Desde 2015 he publicado alrededor de 300 columnas y casi nunca he mencionado a la Universidad de Manizales. Le debo mi educación sentimental a las telenovelas y películas de los años 80 y 90, en donde glamurosamente aconsejaban no mezclar los negocios con el placer. Mis “negocios” son lo que hago en horario de oficina y “el placer” corresponde al tiempo libre. Como escribo en los minutos que le robo a la noche y a los fines de semana, estas columnas hacen parte de esa segunda mitad de mi vida que trato de no mezclar con mi trabajo en la Universidad.
Hago una excepción porque creo que la educación es el gran poder para la transformación y movilidad social, y la efemérides de hoy me permite aterrizar ese discurso en tres historias de vida concretas, entre 34.400 posibles, que equivalen al número de graduados de la UManizales: tres vidas de mujeres transformadas gracias a esta universidad que nació hoy hace medio siglo.
La primera es la de mi tía Lucila, la menor de nueve hijos. Le pregunto cuándo entró a la U. y me lo explica con su código de estudiante, que repite de memoria: “50841002: 50 era el número para los de la Licenciatura en Educación Preescolar, 84 fue el año que entré, 10 porque ingresé en el primer semestre del año y 02 porque fui la segunda en matricularme”.
Fue la segunda en matricularse de su promoción, pero la primera de las Botero Álvarez que se graduó de una carrera profesional. Mi abuelita, como era usual entre las mujeres nacidas hace un siglo, tuvo limitado acceso a la educación y se dedicó desde muy joven al cuidado del hogar. En la casa nunca abundó el dinero, así que más se demoraron mi mamá y mis tías en terminar el bachillerato que en emplearse como secretarias. Caso distinto fue el de Lucila, que terminó el colegio y encontró en Fundema la oportunidad de una vida diferente: durante años ejerció su profesión en el jardín infantil Moninos, en La Francia y todavía hoy conserva el contacto con muchas de sus compañeras de estudio.
La segunda mujer de mi familia en llegar a la UManizales fue Martha Botero, mi mamá.
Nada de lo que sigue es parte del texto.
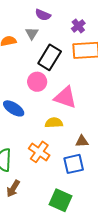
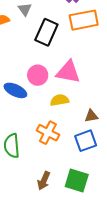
pink circle: (37, 82) -> (38, 75), moved
brown arrow: (13, 189) -> (44, 181), moved

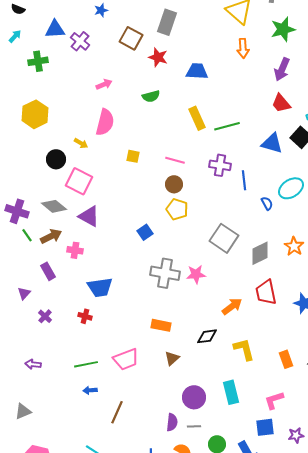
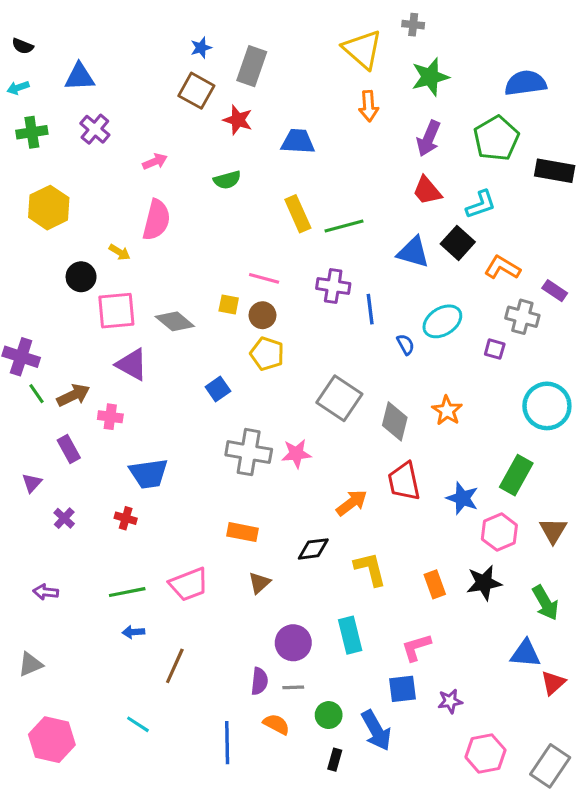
blue star: (101, 10) -> (201, 48), moved
cyan arrow: (15, 36) -> (18, 88), turned -152
purple cross: (80, 41) -> (95, 129), moved
green cross: (38, 61) -> (32, 132), moved
yellow square: (133, 156) -> (229, 304), moved
pink square: (79, 181) -> (116, 311), turned -32
gray diamond: (54, 206) -> (175, 321), moved
gray diamond: (260, 253) -> (395, 421), turned -50

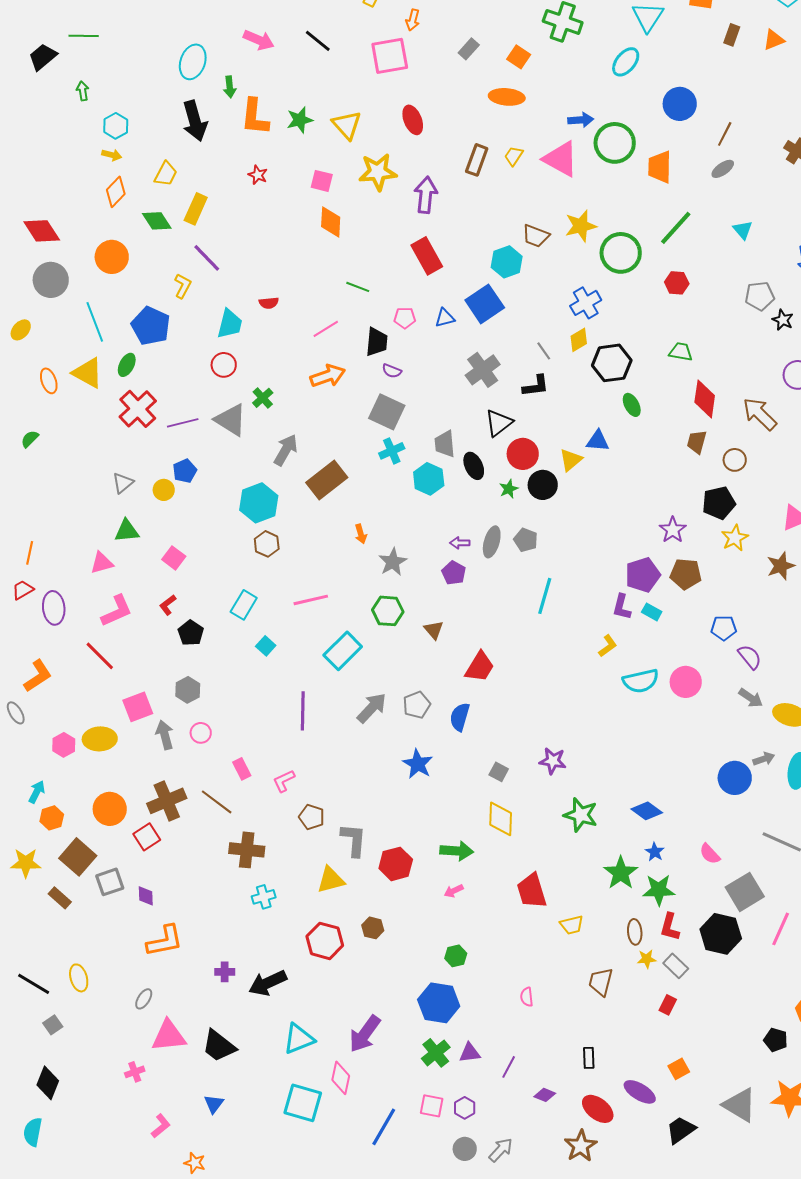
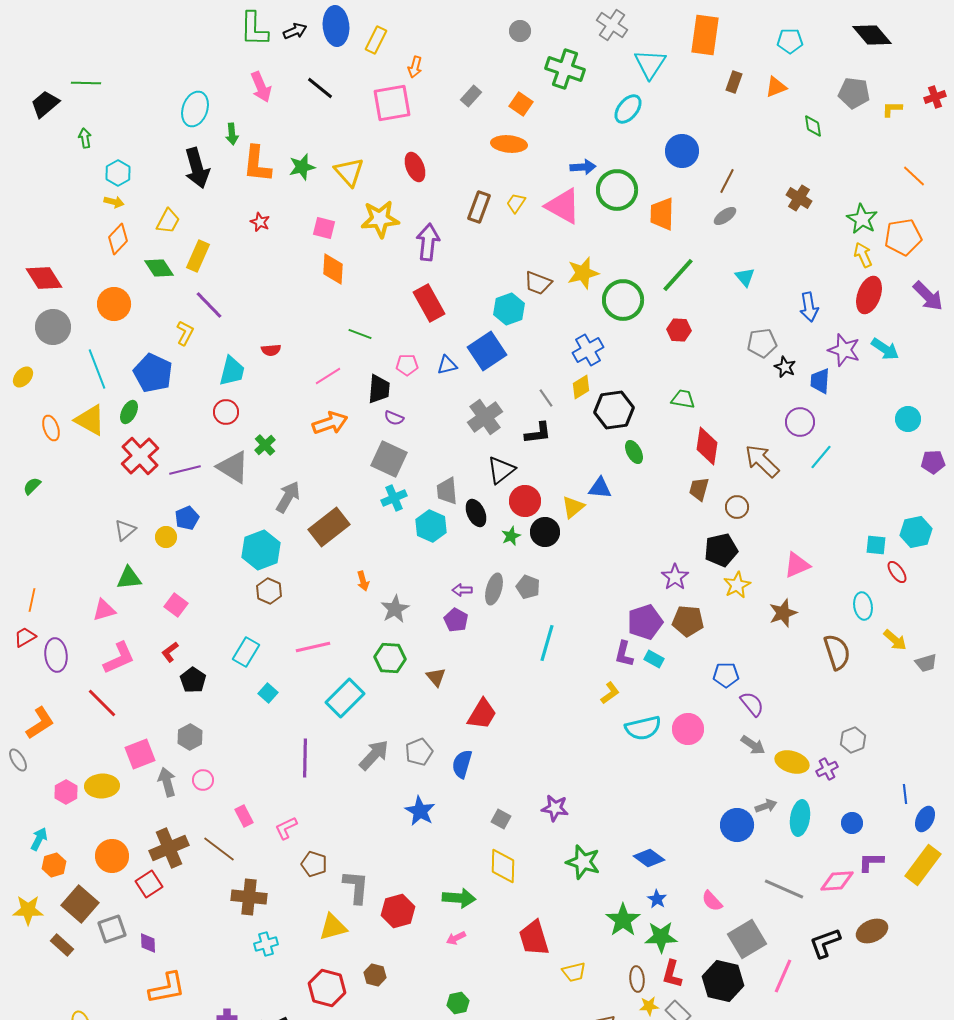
pink arrow: (259, 40) -> (261, 87), turned 44

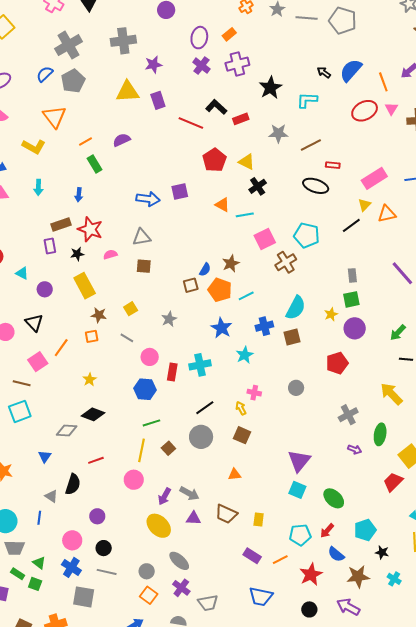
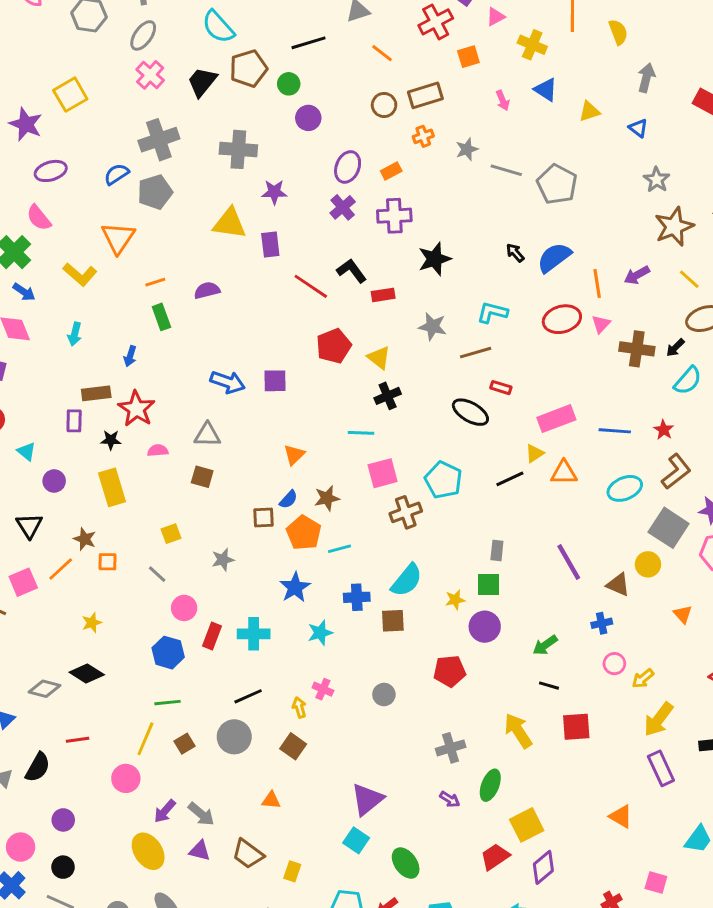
cyan L-shape: (307, 100) -> (492, 312), moved
orange triangle: (222, 205) -> (294, 455), moved, turned 35
brown star: (99, 315) -> (85, 539), moved

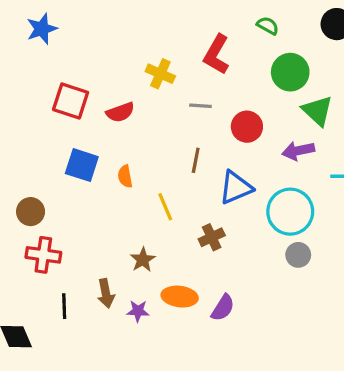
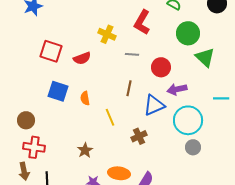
purple arrow: (298, 151) -> (177, 89), moved
brown star: (143, 260) -> (85, 150), moved
brown arrow: (106, 293) -> (24, 171), moved

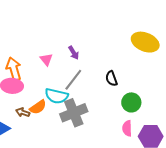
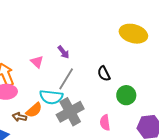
pink semicircle: (127, 128) -> (105, 123), moved

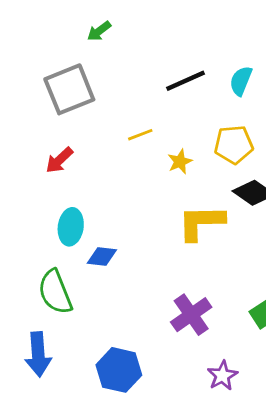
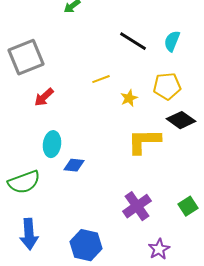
black line: (186, 81) -> (133, 41), turned 56
gray square: (69, 89) -> (26, 57), moved
green semicircle: (55, 292) -> (24, 182), moved, turned -88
Por años anheló estudiar Derecho, pero siempre hubo otras prioridades que le fueron aplazando ese sueño, hasta que con 44 años cumplidos, cuatro hijos, muchos gastos y una jornada laboral extenuante como secretaria, decidió que ya era hora de empezar a estudiar de noche. Varias veces ganó la matrícula de excelencia académica y su paso por la U. la transformó en una mujer más autónoma y crítica, y a nosotros nos dio más motivos para sentirnos orgullosos de su ejemplo.
La tercera fui yo. Mi mamá me contagió el entusiasmo por sus lecturas y en 1997 me animé a seguir sus pasos. Estudiar de noche ha sido una de las experiencias más enriquecedoras de mi vida: compartí seis años con compañeros de diversas edades, oficios e intereses, pero todos con algo similar a los 200 trabajadores que, motivados por Hugo Salazar García, se citaron en salones prestados el 24 de julio de 1972 a las 6:30 p.m. para empezar a cumplir su sueño de cursar una carrera profesional en un horario compatible con su jornada laboral.
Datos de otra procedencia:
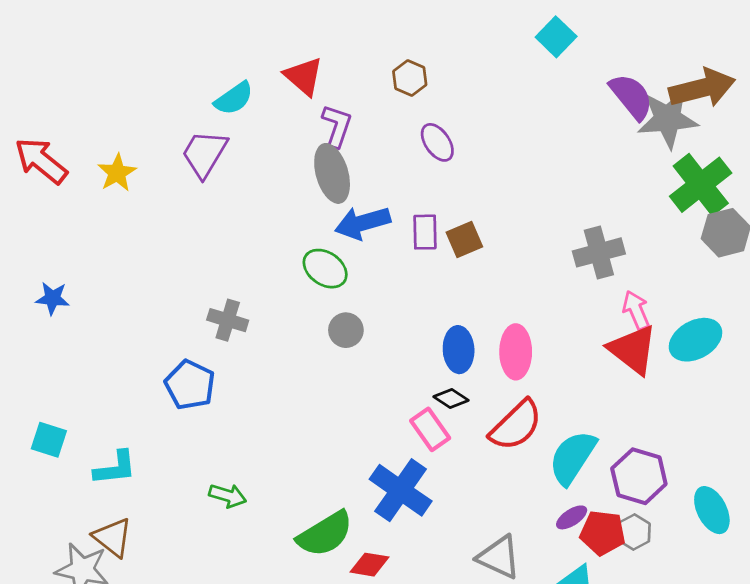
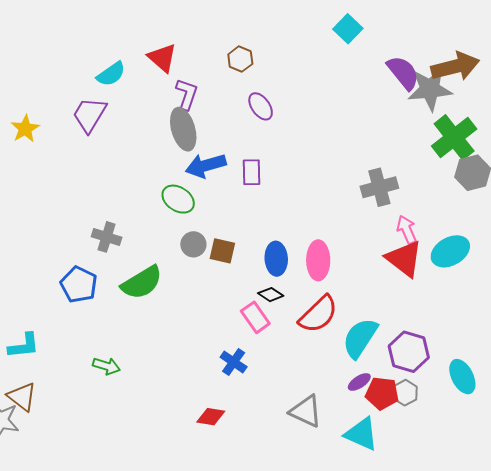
brown square: (464, 239) -> (222, 251), moved, turned 36
blue cross: (401, 490) -> (234, 362), size x0.6
green semicircle: (325, 534) -> (142, 283), moved

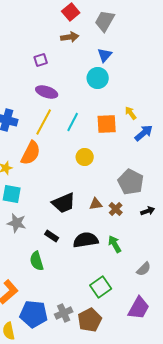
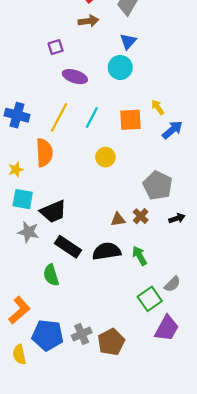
purple ellipse: (47, 92) -> (75, 77), moved
orange semicircle: (31, 153) -> (44, 153), turned -30
black trapezoid: (64, 203) -> (53, 212), moved
brown triangle: (96, 204) -> (118, 219), moved
black rectangle: (52, 236) -> (68, 247), size x1.6
green square: (101, 287) -> (150, 299), moved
En 1997 también tuve la dicha de convertirme en profesora del recién creado programa de Comunicación Social y Periodismo, un espacio académico en el que entre docentes y estudiantes cultivé no solo reflexiones y preguntas, sino también amistades que hoy me acompañan.
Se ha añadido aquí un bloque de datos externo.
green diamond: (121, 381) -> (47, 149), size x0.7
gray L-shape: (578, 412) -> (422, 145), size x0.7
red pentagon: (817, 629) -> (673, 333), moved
Tengo entonces la satisfacción de haber sido estudiante, graduada, profesora, administrativa y ojalá algún día pensionada de la UManizales. Sé que las columnas que publico cada semana a veces incomodan, pero al mismo tiempo ratifican lo que escribió el rector Duván Emilio Ramírez el pasado martes en este periódico: la Universidad ha sido fiel al principio fundacional de “ausencia de discriminación por origen, raza, valores o creencias”. Se trata de una universidad privada que, como explica el exrector Guillermo Orlando Sierra, es “privada de dueños”. Un valioso oasis laico, incluyente, diverso, democrático, solidario y humanista, con espacio para el disenso, que promueve la transformación social a partir del respeto y el cuidado de las personas que allí crecemos.